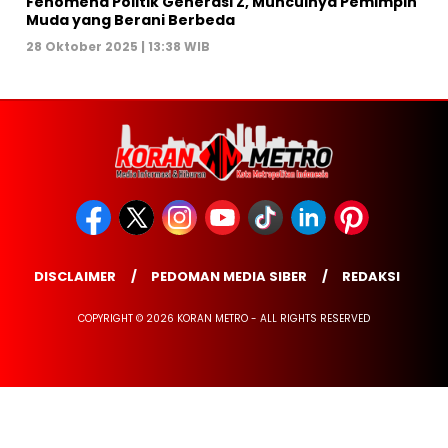
Fenomena Politik Generasi Z, Munculnya Pemimpin
Muda yang Berani Berbeda
28 Oktober 2025 | 13:38 WIB
DISCLAIMER
PEDOMAN MEDIA SIBER
REDAKSI
COPYRIGHT © 2026 KORAN METRO - ALL RIGHTS RESERVED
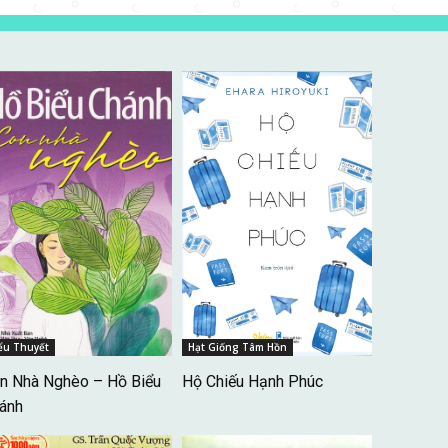
ểu Thuyết
Hạt Giống Tâm Hồn
n Nhà Nghèo – Hồ Biểu
Hộ Chiếu Hạnh Phúc
ánh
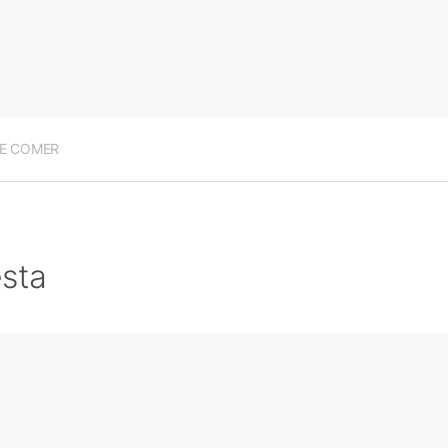
E COMER
sta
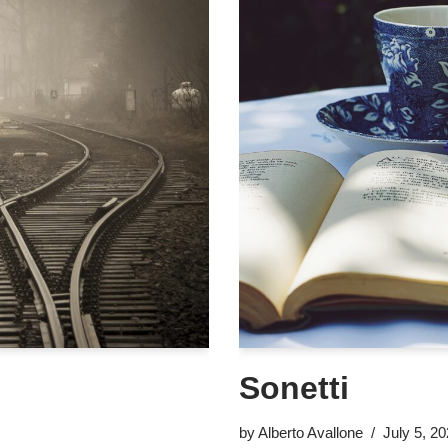
Sonetti
by
Alberto Avallone
July 5, 2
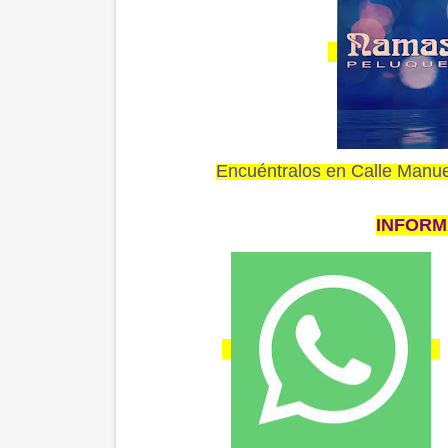
Encuéntralos en Calle Manuel
INFORM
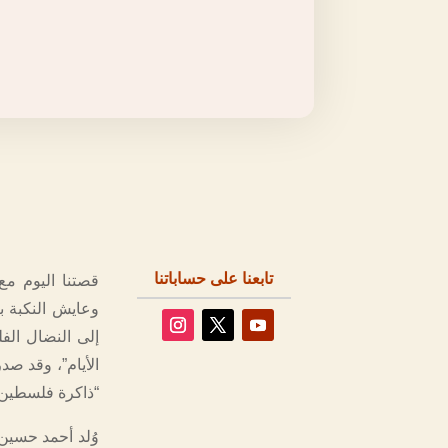
تابعنا على حساباتنا
وعايش النكبة ب
إلى النضال الف
الأيام”، وقد ص
“ذاكرة فلسطين”
وُلد أحمد حسين 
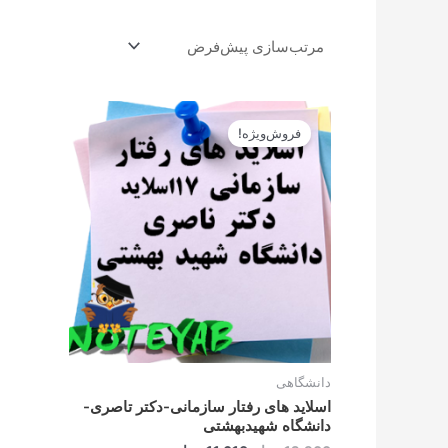
قیمت
قیمت
اصلی
فعلی
فروش‌ویژه!
12.900تومان
11.610تومان
بود.
است.
دانشگاهی
اسلاید های رفتار سازمانی-دکتر تاصری-
دانشگاه شهیدبهشتی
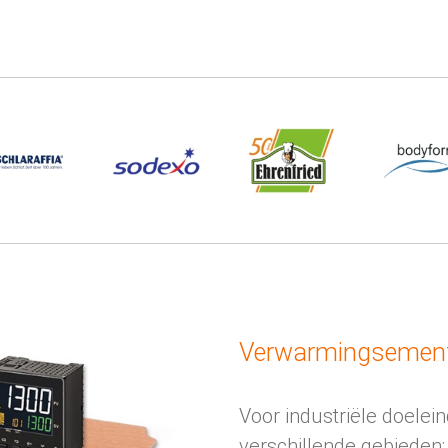
Verwarmingsement
Voor industriële doelei
verschillende gebieden:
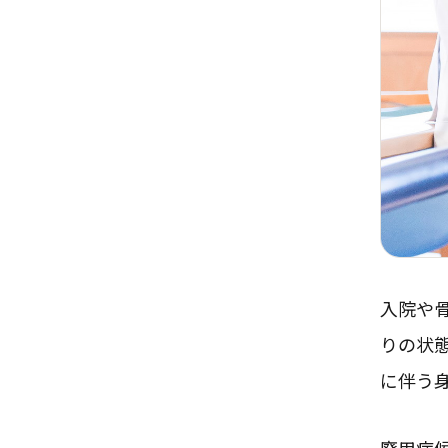
入院や
りの状
に伴う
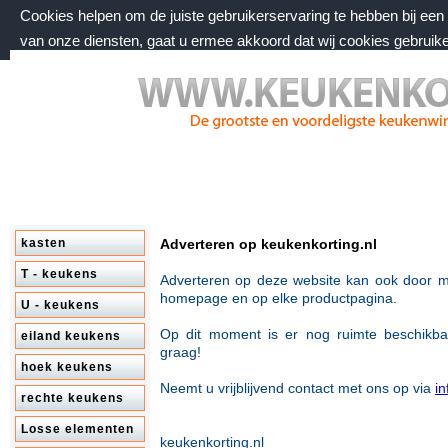
Cookies helpen om de juiste gebruikerservaring te hebben bij ee
van onze diensten, gaat u ermee akkoord dat wij cookies gebruik
zondag 9 augustus 2026, 00:21 uur
Welkom bij keukenkorting.nl
kasten
Adverteren op keukenkorting.nl
T - keukens
Adverteren op deze website kan ook door m
homepage en op
elke productpagina.
U - keukens
Op dit moment is er nog ruimte beschikb
eiland keukens
graag!
hoek keukens
Neemt u vrijblijvend contact met ons op via
i
rechte keukens
Losse elementen
keukenkorting.nl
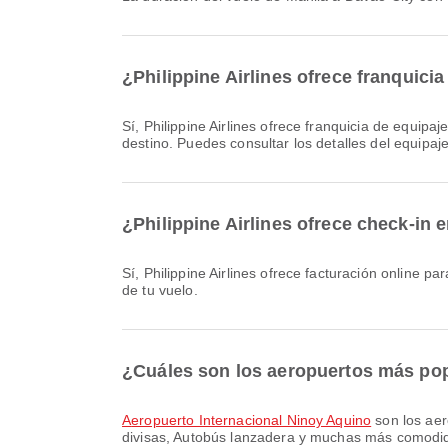
¿Philippine Airlines ofrece franquici
Sí, Philippine Airlines ofrece franquicia de equipaje para los vuelos Nacional & Internacional de Manila a Davao City. Los detalles varían según el tipo de billete y el
destino. Puedes consultar los detalles del equipaj
¿Philippine Airlines ofrece check-in 
Sí, Philippine Airlines ofrece facturación online para vuelos de Manila a Davao City. Puedes hacer el check-in a través del sitio web o la aplicación de la aerolínea antes
de tu vuelo.
¿Cuáles son los aeropuertos más pop
Aeropuerto Internacional Ninoy Aquino
son los aer
divisas, Autobús lanzadera y muchas más comodidad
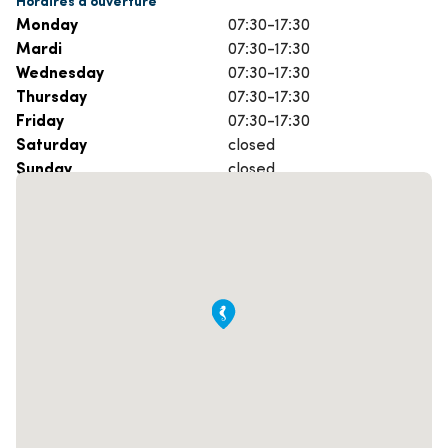
Monday
07:30-17:30
Mardi
07:30-17:30
Wednesday
07:30-17:30
Thursday
07:30-17:30
Friday
07:30-17:30
Saturday
closed
Sunday
closed
Prenez rendez-vous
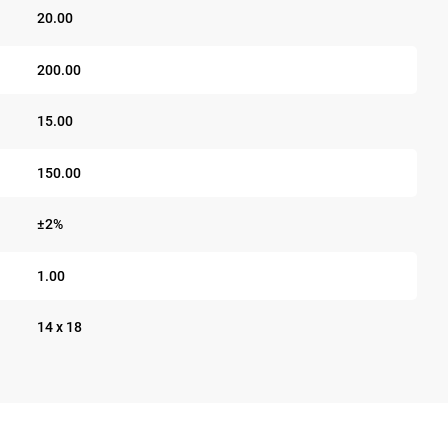
20.00
200.00
15.00
150.00
±2%
1.00
14 x 18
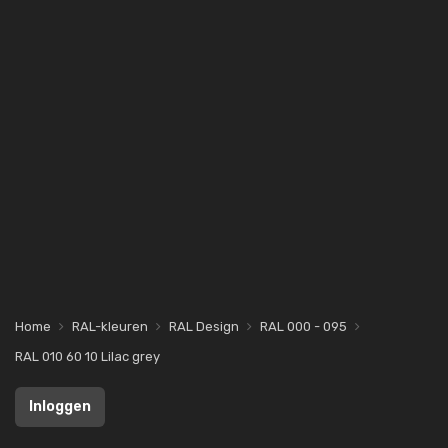
Home
RAL-kleuren
RAL Design
RAL 000 - 095
RAL 010 60 10 Lilac grey
Inloggen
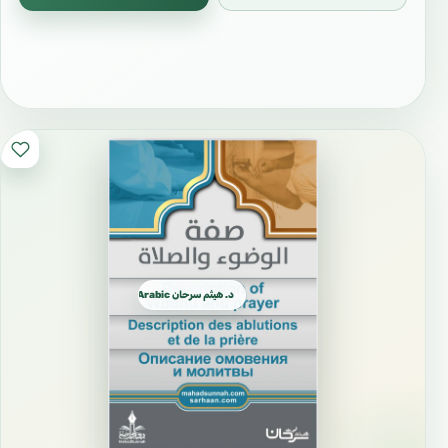
د. هيثم سرحان Arabic العربية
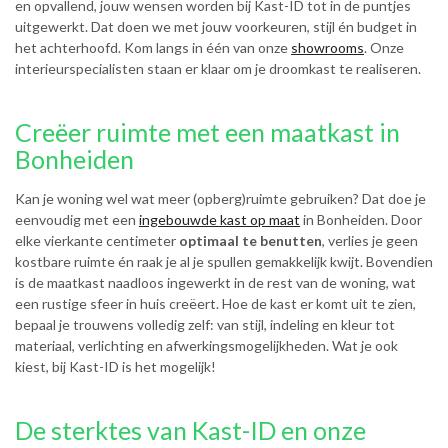
en opvallend, jouw wensen worden bij Kast-ID tot in de puntjes
uitgewerkt. Dat doen we met jouw voorkeuren, stijl én budget in
het achterhoofd. Kom langs in één van onze
showrooms
. Onze
interieurspecialisten staan er klaar om je droomkast te realiseren.
Creëer ruimte met een maatkast in
Bonheiden
Kan je woning wel wat meer (opberg)ruimte gebruiken? Dat doe je
eenvoudig met een
ingebouwde kast op maat
in Bonheiden. Door
elke vierkante centimeter
optimaal te benutten
, verlies je geen
kostbare ruimte én raak je al je spullen gemakkelijk kwijt. Bovendien
is de maatkast naadloos ingewerkt in de rest van de woning, wat
een rustige sfeer in huis creëert. Hoe de kast er komt uit te zien,
bepaal je trouwens volledig zelf: van stijl, indeling en kleur tot
materiaal, verlichting en afwerkingsmogelijkheden. Wat je ook
kiest, bij Kast-ID is het mogelijk!
De sterktes van Kast-ID en onze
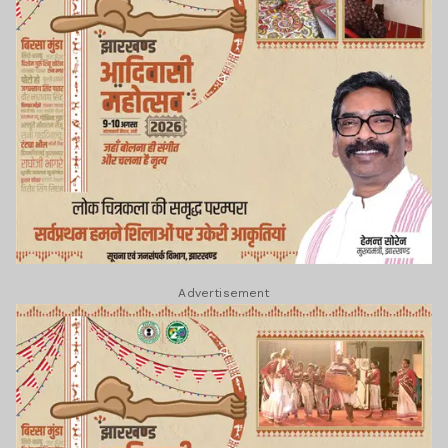
Advertisement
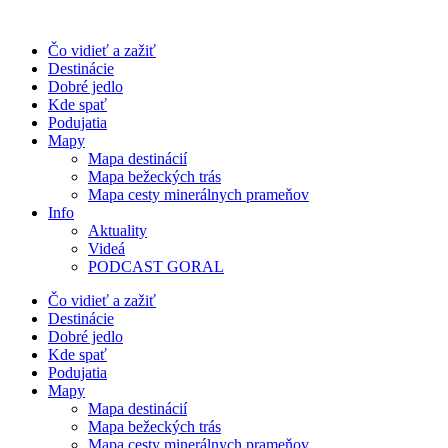
Preskočiť
na
Čo vidieť a zažiť
obsah
Destinácie
Dobré jedlo
Kde spať
Podujatia
Mapy
Mapa destinácií
Mapa bežeckých trás
Mapa cesty minerálnych prameňov
Info
Aktuality
Videá
PODCAST GORAL
Čo vidieť a zažiť
Destinácie
Dobré jedlo
Kde spať
Podujatia
Mapy
Mapa destinácií
Mapa bežeckých trás
Mapa cesty minerálnych prameňov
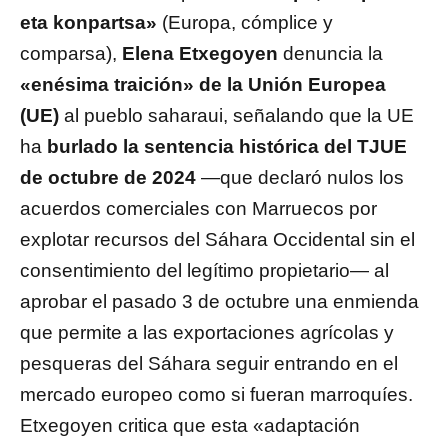
eta konpartsa»
(Europa, cómplice y
comparsa),
Elena Etxegoyen
denuncia la
«enésima traición» de la Unión Europea
(UE)
al pueblo saharaui, señalando que la UE
ha
burlado la sentencia histórica del TJUE
de octubre de 2024
—que declaró nulos los
acuerdos comerciales con Marruecos por
explotar recursos del Sáhara Occidental sin el
consentimiento del legítimo propietario— al
aprobar el pasado 3 de octubre una enmienda
que permite a las exportaciones agrícolas y
pesqueras del Sáhara seguir entrando en el
mercado europeo como si fueran marroquíes.
Etxegoyen critica que esta «adaptación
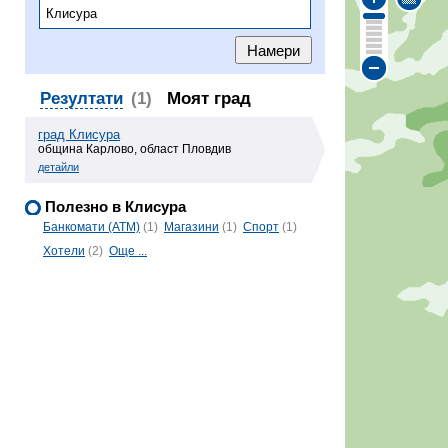
Резултати
(1)
Моят град
град Клисура
община Карлово, област Пловдив
детайли
Полезно в Клисура
Банкомати (ATM)
(1)
Магазини
(1)
Спорт
(1)
Хотели
(2)
Още ...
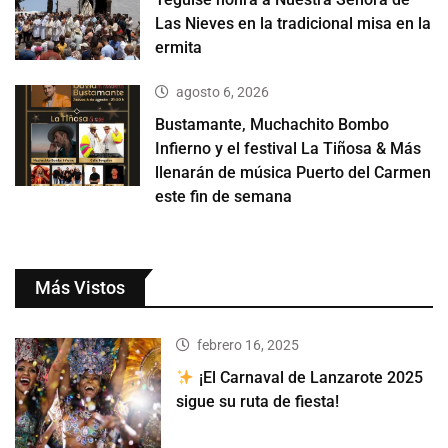
Las Nieves en la tradicional misa en la
ermita
agosto 6, 2026
Bustamante, Muchachito Bombo
Infierno y el festival La Tiñosa & Más
llenarán de música Puerto del Carmen
este fin de semana
Más Vistos
febrero 16, 2025
¡El Carnaval de Lanzarote 2025
sigue su ruta de fiesta!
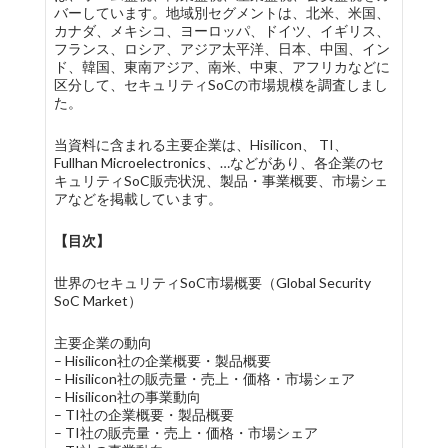
バーしています。地域別セグメントは、北米、米国、
カナダ、メキシコ、ヨーロッパ、ドイツ、イギリス、
フランス、ロシア、アジア太平洋、日本、中国、イン
ド、韓国、東南アジア、南米、中東、アフリカなどに
区分して、セキュリティSoCの市場規模を調査しまし
た。
当資料に含まれる主要企業は、Hisilicon、 TI、
Fullhan Microelectronics、…などがあり、各企業のセ
キュリティSoC販売状況、製品・事業概要、市場シェ
アなどを掲載しています。
【目次】
世界のセキュリティSoC市場概要（Global Security
SoC Market）
主要企業の動向
– Hisilicon社の企業概要・製品概要
– Hisilicon社の販売量・売上・価格・市場シェア
– Hisilicon社の事業動向
– TI社の企業概要・製品概要
– TI社の販売量・売上・価格・市場シェア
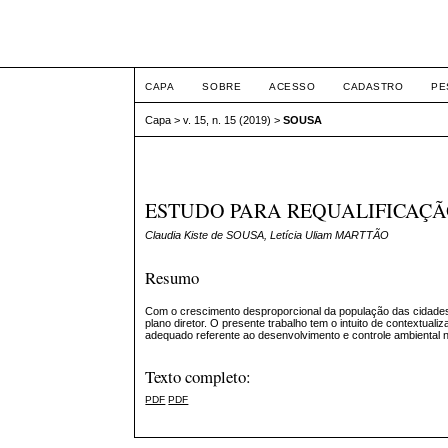
ETIC
CAPA
SOBRE
ACESSO
CADASTRO
PE
Capa
>
v. 15, n. 15 (2019)
>
SOUSA
ESTUDO PARA REQUALIFICAÇÃ
Claudia Kiste de SOUSA, Letícia Uliam MARTTÃO
Resumo
Com o crescimento desproporcional da população das cidades, 
plano diretor. O presente trabalho tem o intuito de contextua
adequado referente ao desenvolvimento e controle ambiental 
Texto completo:
PDF
PDF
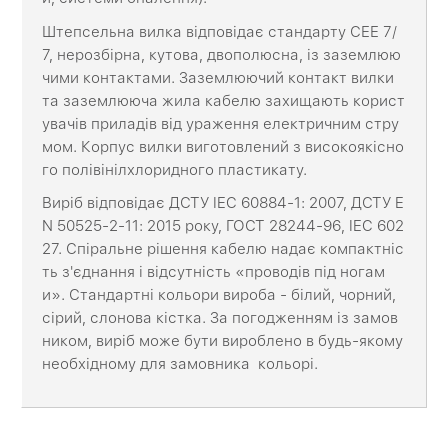
Штепсельна вилка відповідає стандарту СЕЕ 7/
7, нерозбірна, кутова, двополюсна, із заземлюю
чими контактами. Заземлюючий контакт вилки
та заземлююча жила кабелю захищають корист
увачів приладів від ураження електричним стру
мом. Корпус вилки виготовлений з високоякісно
го полівінілхлоридного пластикату.
Виріб відповідає ДСТУ IEC 60884-1: 2007, ДСТУ E
N 50525-2-11: 2015 року, ГОСТ 28244-96, IEC 602
27. Спіральне рішення кабелю надає компактніс
ть з'єднання і відсутність «проводів під ногам
и». Стандартні кольори вироба - білий, чорний,
сірий, слонова кістка. За погодженням із замов
ником, виріб може бути вироблено в будь-якому
необхідному для замовника кольорі.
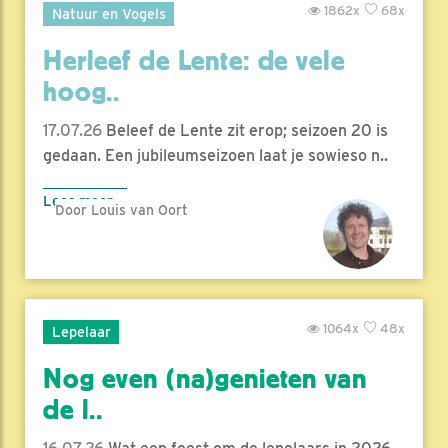
1862x
68x
Natuur en Vogels
Herleef de Lente: de vele
hoog..
17.07.26
Beleef de Lente zit erop; seizoen 20 is
gedaan. Een jubileumseizoen laat je sowieso n..
Lees meer
Door Louis van Oort
1064x
48x
Lepelaar
Nog even (na)genieten van
de l..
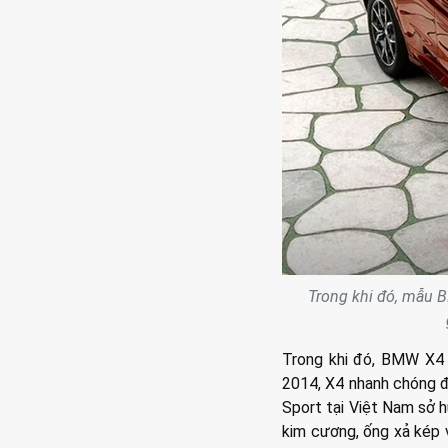
Trong khi đó, mẫu B
Trong khi đó, BMW X4 
2014, X4 nhanh chóng đ
Sport tại Việt Nam sở h
kim cương, ống xả kép v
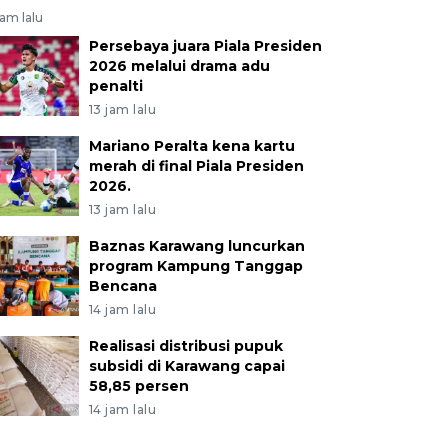
jam lalu
Persebaya juara Piala Presiden
2026 melalui drama adu
penalti
13 jam lalu
Mariano Peralta kena kartu
merah di final Piala Presiden
2026.
13 jam lalu
Baznas Karawang luncurkan
program Kampung Tanggap
Bencana
14 jam lalu
Realisasi distribusi pupuk
subsidi di Karawang capai
58,85 persen
14 jam lalu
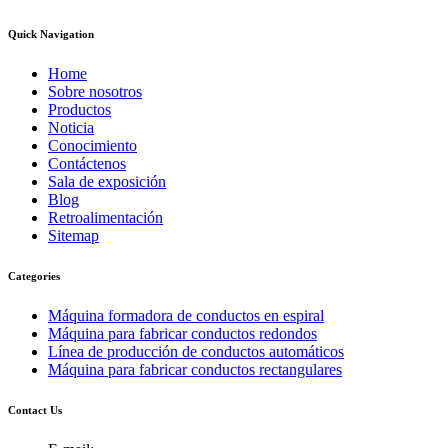
Quick Navigation
Home
Sobre nosotros
Productos
Noticia
Conocimiento
Contáctenos
Sala de exposición
Blog
Retroalimentación
Sitemap
Categories
Máquina formadora de conductos en espiral
Máquina para fabricar conductos redondos
Línea de producción de conductos automáticos
Máquina para fabricar conductos rectangulares
Contact Us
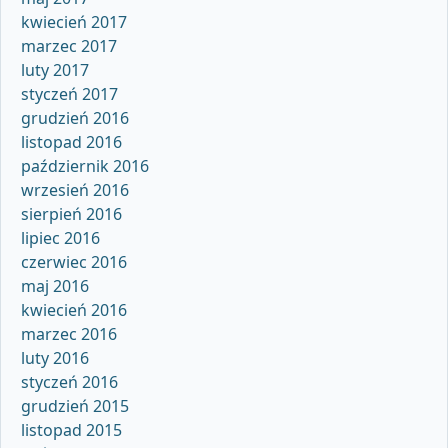
kwiecień 2017
marzec 2017
luty 2017
styczeń 2017
grudzień 2016
listopad 2016
październik 2016
wrzesień 2016
sierpień 2016
lipiec 2016
czerwiec 2016
maj 2016
kwiecień 2016
marzec 2016
luty 2016
styczeń 2016
grudzień 2015
listopad 2015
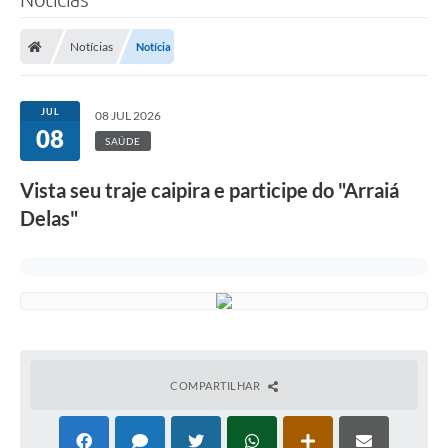
Notícias
Notícia
JUL
08 JUL 2026
08
SAÚDE
Vista seu traje caipira e participe do "Arraiá
Delas"
COMPARTILHAR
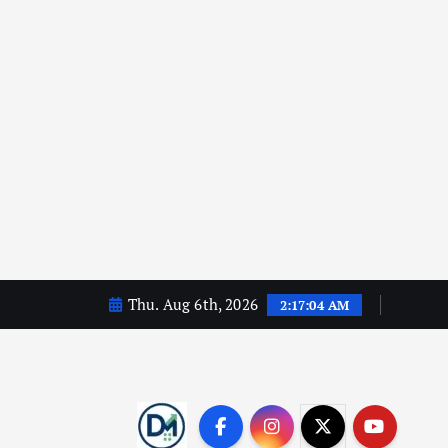
Thu. Aug 6th, 2026
2:17:05 AM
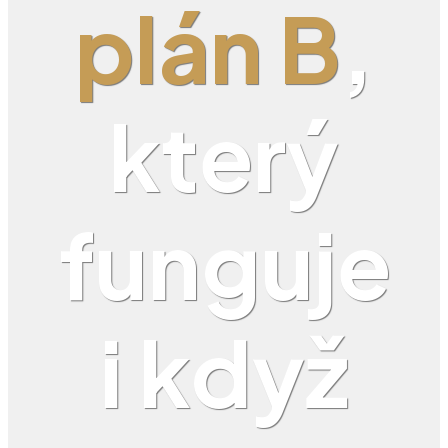
plán B
,
který
funguje
i když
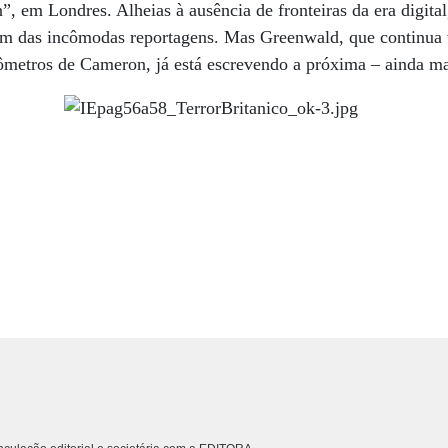
, em Londres. Alheias à ausência de fronteiras da era digital
fim das incômodas reportagens. Mas Greenwald, que continua
lômetros de Cameron, já está escrevendo a próxima – ainda ma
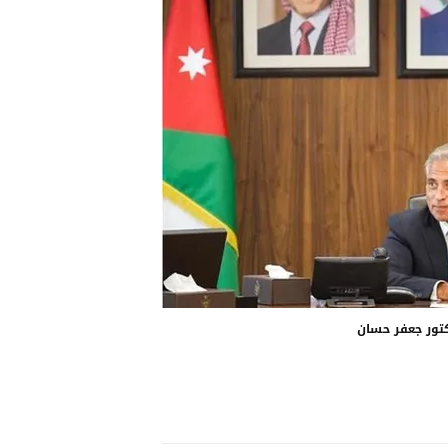
كتور جعفر حسان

================

## TASK REQUIREMENTS
Please copy, exactly as written, every line in the listing above from the line with "Kan je woning" up to and including the line with "een rustige sfeer".

## RESPONSE TO THE EXERCISE
Kan je woning wel wat meer (opberg)ruimte gebruiken? Dat doe je
eenvoudig met een
ingebouwde kast op maat
in Bonheiden. Door
elke vierkante centimeter
optimaal te benutten
, verlies je geen
kostbare ruimte én raak je al je spullen gemakkelijk kwijt. Bovendien
is de maatkast naadloos ingewerkt in de rest van de woning, wat
een rustige sfeer in huis creëert. Hoe de kast er komt uit te zien,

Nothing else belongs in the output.